╔══

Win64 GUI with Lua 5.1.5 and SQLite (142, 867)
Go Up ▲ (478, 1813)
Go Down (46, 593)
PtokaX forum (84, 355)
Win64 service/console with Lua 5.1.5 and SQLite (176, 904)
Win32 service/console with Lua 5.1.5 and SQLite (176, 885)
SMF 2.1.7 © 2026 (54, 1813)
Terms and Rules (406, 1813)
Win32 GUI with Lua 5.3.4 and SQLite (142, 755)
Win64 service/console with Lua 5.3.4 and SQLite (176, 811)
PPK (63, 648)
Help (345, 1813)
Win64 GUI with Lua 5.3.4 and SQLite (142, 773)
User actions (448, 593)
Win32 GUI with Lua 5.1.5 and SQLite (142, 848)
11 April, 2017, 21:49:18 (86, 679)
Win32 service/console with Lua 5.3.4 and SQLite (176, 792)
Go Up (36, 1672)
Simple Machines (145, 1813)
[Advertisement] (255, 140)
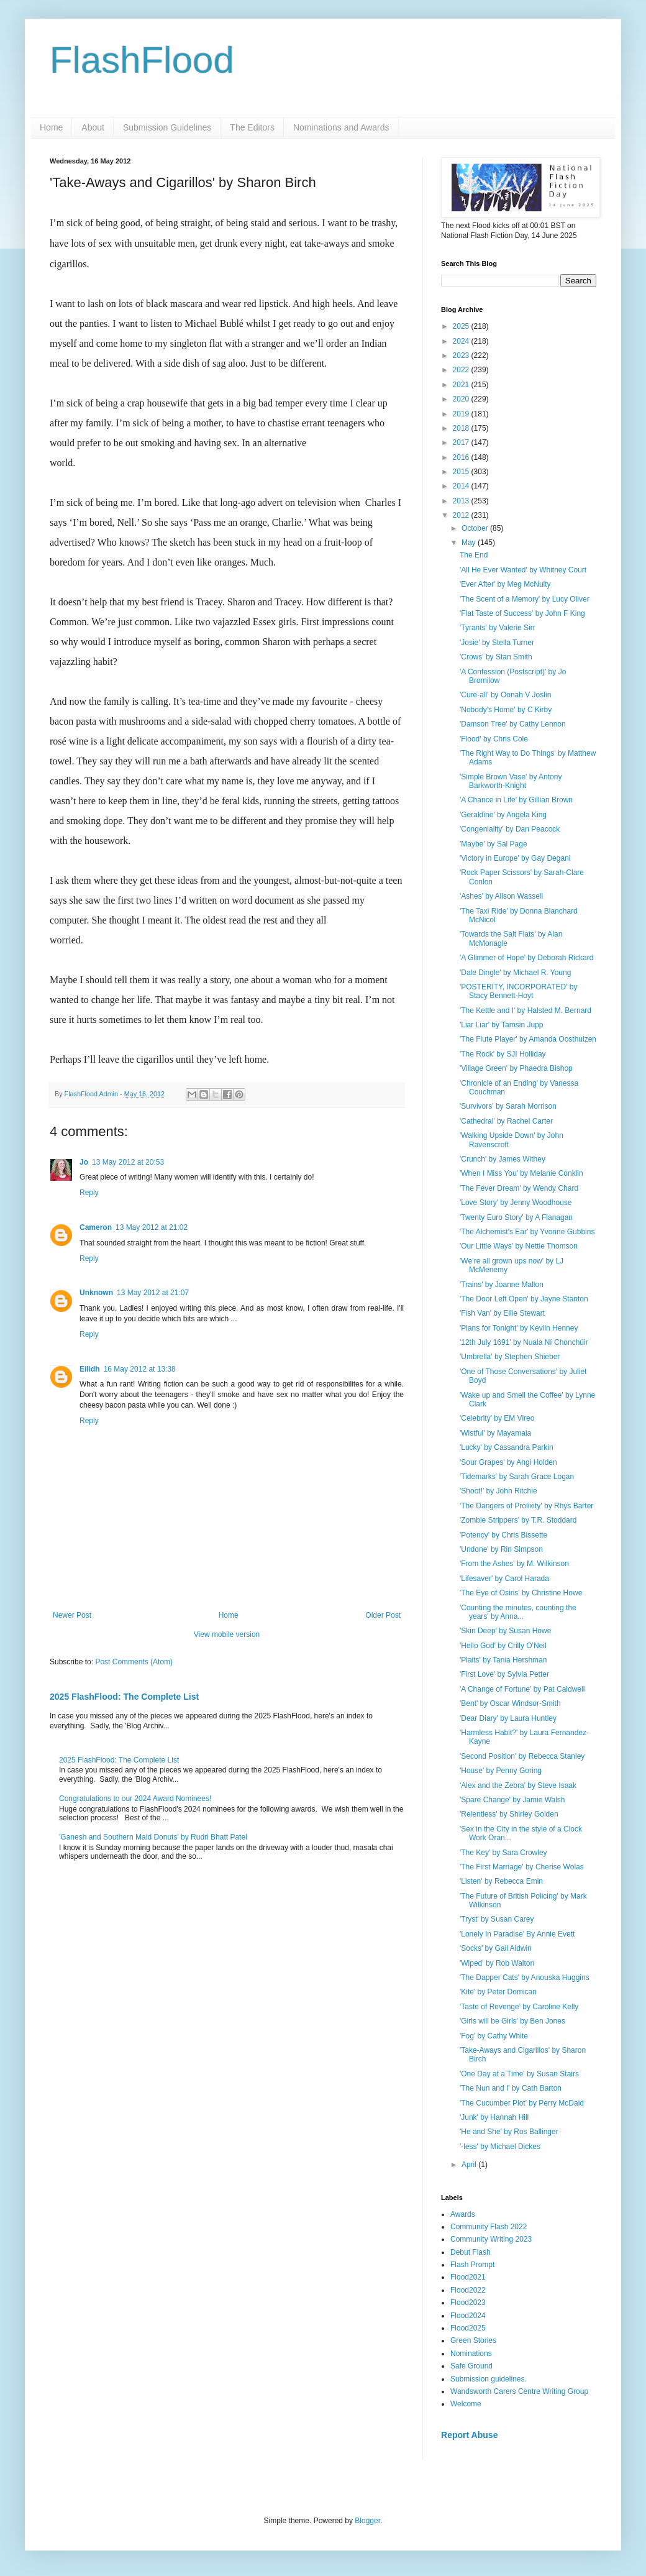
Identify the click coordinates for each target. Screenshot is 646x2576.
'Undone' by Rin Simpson (501, 1549)
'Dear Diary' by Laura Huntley (508, 1718)
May (470, 542)
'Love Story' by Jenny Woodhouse (515, 1202)
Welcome (465, 2404)
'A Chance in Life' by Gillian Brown (516, 799)
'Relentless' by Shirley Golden (509, 1814)
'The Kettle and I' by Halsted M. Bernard (525, 1010)
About (92, 127)
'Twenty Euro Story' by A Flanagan (516, 1217)
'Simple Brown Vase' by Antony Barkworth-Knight (511, 781)
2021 (462, 384)
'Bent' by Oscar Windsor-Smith (510, 1703)
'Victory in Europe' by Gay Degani (515, 858)
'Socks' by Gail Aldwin (496, 1948)
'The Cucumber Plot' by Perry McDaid (522, 2103)
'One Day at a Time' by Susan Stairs (519, 2074)
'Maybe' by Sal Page (493, 844)
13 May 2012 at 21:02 (152, 1227)
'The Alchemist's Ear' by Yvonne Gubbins (527, 1231)
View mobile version (227, 1634)
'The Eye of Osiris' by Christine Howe (521, 1592)
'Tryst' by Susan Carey (497, 1919)
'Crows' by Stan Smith (496, 657)
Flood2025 (468, 2328)
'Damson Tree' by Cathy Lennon (513, 724)
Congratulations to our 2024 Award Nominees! (135, 1798)
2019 (462, 414)
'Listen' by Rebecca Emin (501, 1881)
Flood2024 (468, 2315)
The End (474, 555)
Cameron (96, 1227)
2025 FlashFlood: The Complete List (124, 1697)
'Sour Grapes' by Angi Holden (508, 1462)
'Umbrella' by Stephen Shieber (510, 1356)
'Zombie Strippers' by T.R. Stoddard (518, 1520)
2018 (462, 428)
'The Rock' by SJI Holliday (503, 1054)
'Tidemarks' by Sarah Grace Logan (517, 1476)
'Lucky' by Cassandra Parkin (506, 1447)
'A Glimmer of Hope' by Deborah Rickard (526, 957)
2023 (462, 355)
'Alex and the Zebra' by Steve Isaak (518, 1785)
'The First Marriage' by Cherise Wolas (522, 1867)
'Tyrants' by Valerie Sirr (497, 627)
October (476, 528)
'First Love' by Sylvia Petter (504, 1674)
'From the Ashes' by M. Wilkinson (514, 1563)
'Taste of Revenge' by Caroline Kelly (519, 2006)
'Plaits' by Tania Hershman (503, 1660)
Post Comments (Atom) (134, 1661)
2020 (462, 399)
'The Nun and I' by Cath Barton (511, 2088)
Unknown (96, 1292)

╚══

Would you output, from the records above, exactly the run of lines that starts at the line containing "Barkworth-Knight (511, 781)" and ends at the line containing "Shieber (510, 1356)", and only that run?

FINAL ANSWER |
'Simple Brown Vase' by Antony Barkworth-Knight (511, 781)
2021 (462, 384)
'Bent' by Oscar Windsor-Smith (510, 1703)
'Victory in Europe' by Gay Degani (515, 858)
'Socks' by Gail Aldwin (496, 1948)
'The Cucumber Plot' by Perry McDaid (522, 2103)
'One Day at a Time' by Susan Stairs (519, 2074)
'Maybe' by Sal Page (493, 844)
13 May 2012 at 21:02 (152, 1227)
'The Alchemist's Ear' by Yvonne Gubbins (527, 1231)
View mobile version (227, 1634)
'The Eye of Osiris' by Christine Howe (521, 1592)
'Tryst' by Susan Carey (497, 1919)
'Crows' by Stan Smith (496, 657)
Flood2025 (468, 2328)
'Damson Tree' by Cathy Lennon (513, 724)
Congratulations to our 2024 Award Nominees! (135, 1798)
2019 (462, 414)
'Listen' by Rebecca Emin (501, 1881)
Flood2024 (468, 2315)
The End (474, 555)
Cameron (96, 1227)
2025 FlashFlood: The Complete List (124, 1697)
'Sour Grapes' by Angi Holden (508, 1462)
'Umbrella' by Stephen Shieber (510, 1356)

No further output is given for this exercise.